Mahkeme adil ve tarafsız bir yargılamanın hiçbir unsuruna yer vermedi

Siyasetçilerimizin sorgu verme, savunma yapma hakları, iddianameye karşı beyanda bulunma hakları tümüyle ortadan kaldırılmıştır. Mahkeme, bir kararla oldubittiye getirip bu aşamadan sonra sorgu ve savunma almayacağını söyledi ve buna gerekçe olarak da gerçek dışı sebepler ortaya sundu. Duruşma tutanaklarında kişisel yorum ve değerlendirmelerine yer veren heyet hasmane bir tutum izlemeye devam etti. Yargılananlara ve savunma avukatlarına yönelik tarafgir bir tutum içinde olduğunu gösterdi. Adil ve tarafsız bir yargılamanın hiçbir unsuruna yer vermedi. 14 Nisan Cuma günü ise mahkeme, bu periyotta iktidara verecekleri belgenin son günü olması nedeniyle, hız ve telaşla kararlar veriyor. Mahkeme duruşma başladığında bizlerin ve yargılananların söz taleplerini kesin olarak reddetti, söz kurmalarına izin vermedi. SEGBİS sistemi tarafımıza kapatıldı, yargılananların ve avukatların itirazları kayda dahi alınmayacak kadar pervasız bir tutum izlendi. Savcılık makamı yargılananların itirazları arasında hızlıca mütalaasını okumaya başlamıştır. Yargılanan siyasetçiler ve savunma avukatları mütalaadan önce kendilerine söz verilmemesi üzerine duruşma salonunu terk etmek zorunda kalmışlardır. 

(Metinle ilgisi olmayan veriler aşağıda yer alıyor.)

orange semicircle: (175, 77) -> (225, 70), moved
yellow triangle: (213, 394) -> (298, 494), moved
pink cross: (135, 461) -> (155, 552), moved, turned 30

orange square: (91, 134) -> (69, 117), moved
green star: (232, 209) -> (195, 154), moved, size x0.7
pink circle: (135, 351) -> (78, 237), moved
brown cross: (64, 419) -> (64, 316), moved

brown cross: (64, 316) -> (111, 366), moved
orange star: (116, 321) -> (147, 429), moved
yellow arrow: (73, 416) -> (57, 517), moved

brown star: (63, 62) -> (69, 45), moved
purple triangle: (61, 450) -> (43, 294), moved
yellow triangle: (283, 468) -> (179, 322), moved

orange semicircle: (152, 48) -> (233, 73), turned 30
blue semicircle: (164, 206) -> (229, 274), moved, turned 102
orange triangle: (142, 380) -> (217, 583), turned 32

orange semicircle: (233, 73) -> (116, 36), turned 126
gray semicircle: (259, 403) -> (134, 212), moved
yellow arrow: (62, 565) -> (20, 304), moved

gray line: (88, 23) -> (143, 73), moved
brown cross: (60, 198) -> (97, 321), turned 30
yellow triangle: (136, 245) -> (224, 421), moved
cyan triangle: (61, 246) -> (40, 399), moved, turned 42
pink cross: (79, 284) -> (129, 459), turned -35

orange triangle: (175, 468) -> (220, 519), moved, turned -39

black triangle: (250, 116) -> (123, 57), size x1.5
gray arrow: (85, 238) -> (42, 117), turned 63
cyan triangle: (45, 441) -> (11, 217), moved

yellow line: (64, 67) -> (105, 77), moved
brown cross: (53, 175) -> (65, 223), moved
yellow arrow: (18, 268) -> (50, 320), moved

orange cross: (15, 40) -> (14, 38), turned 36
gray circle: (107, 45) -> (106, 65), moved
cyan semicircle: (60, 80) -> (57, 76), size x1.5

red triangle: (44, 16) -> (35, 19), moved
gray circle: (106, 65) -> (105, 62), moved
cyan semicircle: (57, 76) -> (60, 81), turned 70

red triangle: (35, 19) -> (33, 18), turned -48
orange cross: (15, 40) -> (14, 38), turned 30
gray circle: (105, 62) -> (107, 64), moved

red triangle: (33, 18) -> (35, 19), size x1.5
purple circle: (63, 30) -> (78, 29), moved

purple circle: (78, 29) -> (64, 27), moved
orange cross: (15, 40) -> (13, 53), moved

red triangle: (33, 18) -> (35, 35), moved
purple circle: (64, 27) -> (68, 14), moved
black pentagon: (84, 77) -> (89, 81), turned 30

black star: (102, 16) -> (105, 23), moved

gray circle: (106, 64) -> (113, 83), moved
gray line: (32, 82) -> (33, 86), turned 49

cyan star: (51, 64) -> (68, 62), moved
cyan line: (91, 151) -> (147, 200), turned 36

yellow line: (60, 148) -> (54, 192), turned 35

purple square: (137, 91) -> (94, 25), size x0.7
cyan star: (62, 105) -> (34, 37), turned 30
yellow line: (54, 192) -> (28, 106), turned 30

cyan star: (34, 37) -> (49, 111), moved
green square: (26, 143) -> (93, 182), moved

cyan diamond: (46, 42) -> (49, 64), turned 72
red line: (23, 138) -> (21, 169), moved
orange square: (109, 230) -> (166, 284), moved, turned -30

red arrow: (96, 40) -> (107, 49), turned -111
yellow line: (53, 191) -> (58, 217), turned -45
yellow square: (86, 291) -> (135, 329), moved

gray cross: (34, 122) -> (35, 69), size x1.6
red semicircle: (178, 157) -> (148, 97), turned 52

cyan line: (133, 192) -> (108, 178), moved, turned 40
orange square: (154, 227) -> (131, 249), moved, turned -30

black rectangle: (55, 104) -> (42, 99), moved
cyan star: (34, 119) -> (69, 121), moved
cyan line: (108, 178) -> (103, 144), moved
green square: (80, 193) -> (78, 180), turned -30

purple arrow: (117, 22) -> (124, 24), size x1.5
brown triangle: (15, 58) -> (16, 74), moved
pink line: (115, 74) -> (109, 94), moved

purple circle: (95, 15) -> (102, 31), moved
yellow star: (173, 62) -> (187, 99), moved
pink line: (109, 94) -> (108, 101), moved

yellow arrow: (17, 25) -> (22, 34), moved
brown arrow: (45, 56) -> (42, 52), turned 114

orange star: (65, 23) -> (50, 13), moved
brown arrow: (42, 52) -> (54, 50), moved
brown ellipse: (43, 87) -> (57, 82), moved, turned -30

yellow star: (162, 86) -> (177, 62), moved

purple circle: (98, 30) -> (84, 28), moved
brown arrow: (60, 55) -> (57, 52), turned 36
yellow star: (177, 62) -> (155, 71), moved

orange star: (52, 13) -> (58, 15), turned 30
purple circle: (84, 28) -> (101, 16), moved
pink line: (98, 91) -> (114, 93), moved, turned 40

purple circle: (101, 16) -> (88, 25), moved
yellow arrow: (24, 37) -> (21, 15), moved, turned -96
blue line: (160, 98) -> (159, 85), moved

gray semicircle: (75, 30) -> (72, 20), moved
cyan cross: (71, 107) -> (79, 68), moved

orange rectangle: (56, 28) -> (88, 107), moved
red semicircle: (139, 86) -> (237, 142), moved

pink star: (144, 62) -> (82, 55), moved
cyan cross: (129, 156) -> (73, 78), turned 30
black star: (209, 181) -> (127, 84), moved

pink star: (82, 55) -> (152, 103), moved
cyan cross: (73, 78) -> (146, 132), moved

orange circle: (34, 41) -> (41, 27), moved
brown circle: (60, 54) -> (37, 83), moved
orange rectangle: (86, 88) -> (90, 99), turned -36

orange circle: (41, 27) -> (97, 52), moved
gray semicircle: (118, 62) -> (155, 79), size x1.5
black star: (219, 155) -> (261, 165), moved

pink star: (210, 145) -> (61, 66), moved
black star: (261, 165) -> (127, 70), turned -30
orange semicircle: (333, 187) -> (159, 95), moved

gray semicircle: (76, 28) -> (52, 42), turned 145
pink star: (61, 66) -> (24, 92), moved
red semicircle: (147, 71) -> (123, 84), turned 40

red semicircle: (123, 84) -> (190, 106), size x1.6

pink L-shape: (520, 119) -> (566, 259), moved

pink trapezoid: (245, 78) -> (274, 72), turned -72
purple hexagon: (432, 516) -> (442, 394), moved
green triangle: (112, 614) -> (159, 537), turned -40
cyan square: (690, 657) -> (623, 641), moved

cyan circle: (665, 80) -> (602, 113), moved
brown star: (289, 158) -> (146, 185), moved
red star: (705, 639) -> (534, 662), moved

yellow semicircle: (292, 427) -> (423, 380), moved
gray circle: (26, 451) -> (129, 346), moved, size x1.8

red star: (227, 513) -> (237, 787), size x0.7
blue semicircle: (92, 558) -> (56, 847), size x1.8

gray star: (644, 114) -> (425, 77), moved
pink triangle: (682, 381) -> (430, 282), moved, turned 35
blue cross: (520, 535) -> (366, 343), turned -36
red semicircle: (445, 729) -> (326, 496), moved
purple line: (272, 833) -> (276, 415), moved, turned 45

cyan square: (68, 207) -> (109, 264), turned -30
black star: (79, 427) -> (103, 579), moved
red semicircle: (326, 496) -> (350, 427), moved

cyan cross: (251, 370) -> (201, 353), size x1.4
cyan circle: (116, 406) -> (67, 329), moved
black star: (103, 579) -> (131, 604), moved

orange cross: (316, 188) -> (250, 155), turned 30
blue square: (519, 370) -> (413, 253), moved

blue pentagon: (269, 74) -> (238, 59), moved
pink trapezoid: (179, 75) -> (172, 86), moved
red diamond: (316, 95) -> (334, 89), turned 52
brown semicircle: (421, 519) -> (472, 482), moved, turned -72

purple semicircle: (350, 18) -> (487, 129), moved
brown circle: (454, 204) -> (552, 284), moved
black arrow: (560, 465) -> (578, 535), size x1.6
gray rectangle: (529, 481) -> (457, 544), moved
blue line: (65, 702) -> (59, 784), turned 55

Mütalaa adeta iktidar partisinin ruh ve düşünce dünyasının tercümesi olmuştur

Savcılık makamı boş salonlara mütalaayı okumuştur, mütalaasını özetlemiştir. Tahminimizce 4-5 bin sayfayı bulan bir mütalaayı 13 sayfada özetlemiştir. Savcılık makamının mütalaası adeta iktidar partisinin ruh ve düşünce dünyasının tercümesi olmuştur. Müvekkillerimize siyasi faaliyetleri nedeniyle müebbet hapis cezaları istenmiş, tutuksuz yargılananların tutuklanması talep edilmiş, savunma ve sorgu hakları için aylardır gösterdiğimiz çabamızı ve mesleğimizi ifa etme çabamızı örgütsel tavır olarak değerlendirmiştir. Hukuk dernekleri, barolar ve avukatların adil ve tarafsız yargılamaya dair uyarılarını kriminalize etmeye çalışmış, siyasi manipülasyon içeriği yüksek bir mütalaa okumuştur. Seçim sürecinin en büyük manipülasyon aracı olması beklenen bu mütalaa, savunmanlara ve yargılananlara iletilmeden önce dün akşam basına özel özetinin ve bilgi notunun hazırlandığını da kamuoyu ile paylaşmak isteriz. Savcılık makamı kamu adına, bu ülkenin halkları adına değil mevcut iktidar partisi adına hareket ettiğini her işlem ve eylemiyle açık etmekten çekinmemiştir.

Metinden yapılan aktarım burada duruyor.